___ Data to process ___

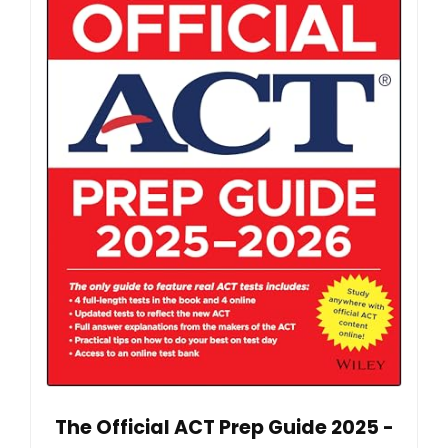
The Official ACT Prep Guide 2025 -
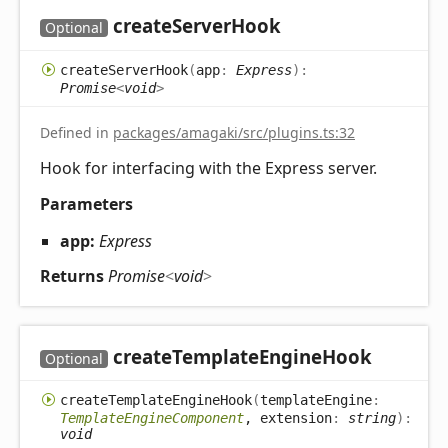
create
Server
Hook
Optional
create
Server
Hook
(
app
:
Express
)
:
Promise
<
void
>
Defined in
packages/amagaki/src/plugins.ts:32
Hook for interfacing with the Express server.
Parameters
app:
Express
Returns
Promise
<
void
>
create
Template
Engine
Hook
Optional
create
Template
Engine
Hook
(
templateEngine
:
TemplateEngineComponent
, extension
:
string
)
:
void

___

* _Instructions for the task_: All of the material must be given again exactly, though no picture may appear in the copy.

* _Solution to the problem_:
The Official ACT Prep Guide 2025 -
create
Server
Hook
Optional
create
Server
Hook
(
app
:
Express
)
:
Promise
<
void
>
Defined in
packages/amagaki/src/plugins.ts:32
Hook for interfacing with the Express server.
Parameters
app:
Express
Returns
Promise
<
void
>
create
Template
Engine
Hook
Optional
create
Template
Engine
Hook
(
templateEngine
:
TemplateEngineComponent
, extension
:
string
)
:
void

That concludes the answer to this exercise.